Search code examples
scalaapache-sparkrdd

How to find spark RDD/Dataframe size?


I know how to find the file size in scala.But how to find a RDD/dataframe size in spark?

Scala:

object Main extends App {
  val file = new java.io.File("hdfs://localhost:9000/samplefile.txt").toString()
  println(file.length)
}

Spark:

val distFile = sc.textFile(file)
println(distFile.length)

but if i process it not getting file size. How to find the RDD size?


Solution

  • Yes Finally I got the solution.
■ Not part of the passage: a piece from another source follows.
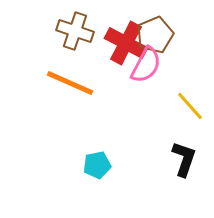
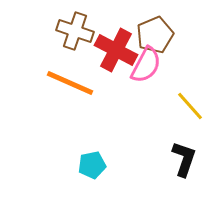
red cross: moved 10 px left, 7 px down
cyan pentagon: moved 5 px left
Include these libraries.

    import org.apache.spark.sql.Row
    import org.apache.spark.rdd.RDD
    import org.apache.spark.rdd
    

    How to find the RDD Size:

    def calcRDDSize(rdd: RDD[String]): Long = {
      rdd.map(_.getBytes("UTF-8").length.toLong)
         .reduce(_+_) //add the sizes together
    }
    

    Function to find DataFrame size: (This function just convert DataFrame to RDD internally)

    val dataFrame = sc.textFile(args(1)).toDF() // you can replace args(1) with any path
    
    val rddOfDataframe = dataFrame.rdd.map(_.toString())
    
    val size = calcRDDSize(rddOfDataframe)